Items from a data source:
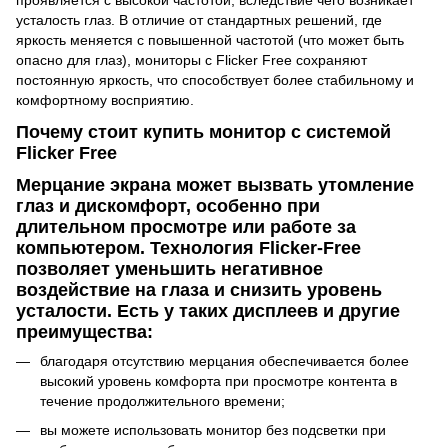
проявляется с высокой частотой, вследствие чего возникает
усталость глаз. В отличие от стандартных решений, где
яркость меняется с повышенной частотой (что может быть
опасно для глаз), мониторы с Flicker Free сохраняют
постоянную яркость, что способствует более стабильному и
комфортному восприятию.
Почему стоит купить монитор с системой
Flicker Free
Мерцание экрана может вызвать утомление
глаз и дискомфорт, особенно при
длительном просмотре или работе за
компьютером. Технология Flicker-Free
позволяет уменьшить негативное
воздействие на глаза и снизить уровень
усталости. Есть у таких дисплеев и другие
преимущества:
благодаря отсутствию мерцания обеспечивается более
высокий уровень комфорта при просмотре контента в
течение продолжительного времени;
вы можете использовать монитор без подсветки при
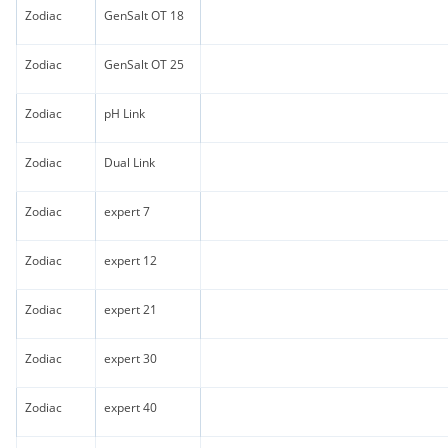
Zodiac
GenSalt OT 18
Zodiac
GenSalt OT 25
Zodiac
pH Link
Zodiac
Dual Link
Zodiac
expert 7
Zodiac
expert 12
Zodiac
expert 21
Zodiac
expert 30
Zodiac
expert 40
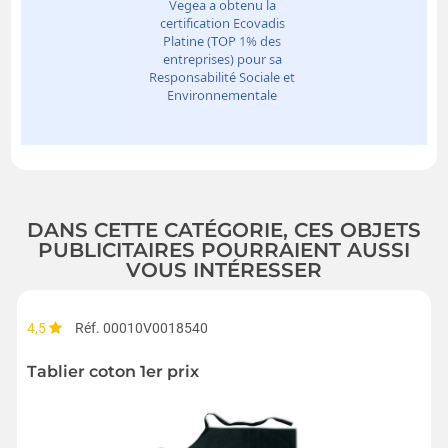
DANS CETTE CATÉGORIE, CES OBJETS
PUBLICITAIRES POURRAIENT AUSSI
VOUS INTÉRESSER
4,5
Réf. 00010V0018540
Tablier coton 1er prix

About this exercise → Repeat the data exactly, excluding the pictures.

Answer box →
проявляется с высокой частотой, вследствие чего возникает
усталость глаз. В отличие от стандартных решений, где
яркость меняется с повышенной частотой (что может быть
опасно для глаз), мониторы с Flicker Free сохраняют
постоянную яркость, что способствует более стабильному и
комфортному восприятию.
Почему стоит купить монитор с системой
Flicker Free
Мерцание экрана может вызвать утомление
глаз и дискомфорт, особенно при
длительном просмотре или работе за
компьютером. Технология Flicker-Free
позволяет уменьшить негативное
воздействие на глаза и снизить уровень
усталости. Есть у таких дисплеев и другие
преимущества:
благодаря отсутствию мерцания обеспечивается более
высокий уровень комфорта при просмотре контента в
течение продолжительного времени;
вы можете использовать монитор без подсветки при
Zodiac
GenSalt OT 18
Zodiac
GenSalt OT 25
Zodiac
pH Link
Zodiac
Dual Link
Zodiac
expert 7
Zodiac
expert 12
Zodiac
expert 21
Zodiac
expert 30
Zodiac
expert 40
DANS CETTE CATÉGORIE, CES OBJETS
PUBLICITAIRES POURRAIENT AUSSI
VOUS INTÉRESSER
4,5
Réf. 00010V0018540
Tablier coton 1er prix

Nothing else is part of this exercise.